Legacy Motor Club, a NASCAR Cup Series team competing with Toyota Camry XSE race cars, has installed two BigRep STUDIO 3D printers to manufacture prototypes, tooling, and functional components in-house. The move has dramatically reduced costs and accelerated development cycles.

Speed of Iteration Drives Adoption

"I can't afford to outsource and wait two to three weeks to develop a part. Being able to 3D print different designs, put them in the car, and redo if it's not right, is priceless," said Tony Cardamone, shop foreman at the NASCAR team.

One of the first components moved in-house was a gear cooler plenum designed to improve cooling of the transaxle. The component's size and geometry made it difficult to produce on smaller printers, previously forcing the team to rely on external suppliers.

Massive Cost Savings

The numbers tell the story:

  • Grille bezels: Previously $1,900 each externally (~$57,000/season for 30 units). Now $471 each internally — a 75% savings.
  • Gear cooler plenum: Outsourced production averaged $2,000 per unit with one-week lead time. In-house production costs just $56.93 per unit in material alone. Twenty versions used across the 2024 season cost roughly $1,140 total vs. $40,000 outsourced.

Beyond Prototyping

The team now produces between 10 and 20 parts weekly using the BigRep systems — both prototypes and functional production parts. High-temperature materials enable functional components like the gear cooler plenum to perform under extreme conditions.

"We're printing parts that go on the car and perform under very high heat and heavy load conditions. With BigRep's material catalogue and open material system, we have the flexibility to create just about anything we need," said Curtis Neumann, aero engineer at the team.

Repeatable builds also benefit from 3D printed tooling.
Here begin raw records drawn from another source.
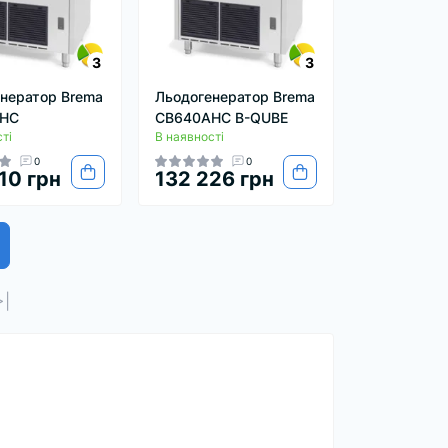
3
3
нератор Brema
Льодогенератор Brema
HC
CB640AHC B-QUBE
ті
В наявності
0
0
10 грн
132 226 грн
>|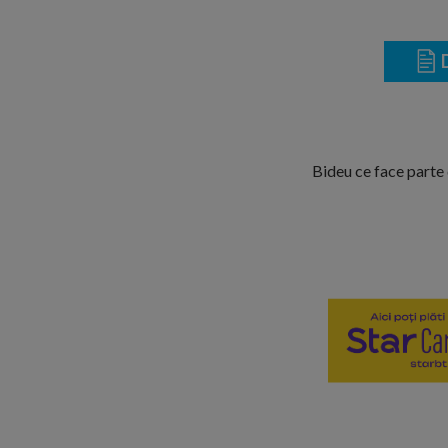
D
Bideu ce face parte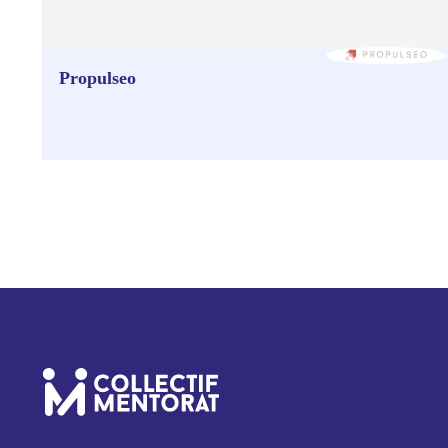
Propulseo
Custom fixtures and alignment templates help crews assemble each car to identical specifications — critical in professional racing where precision matters.

NASCAR Regulations Drive Innovation

A 2024 NASCAR rule requiring rocker extension skirts to keep cars grounded during high-speed incidents prompted another 3D printed solution. The team designed and printed the part using PA6/66 filament, demonstrating how regulations can drive innovation.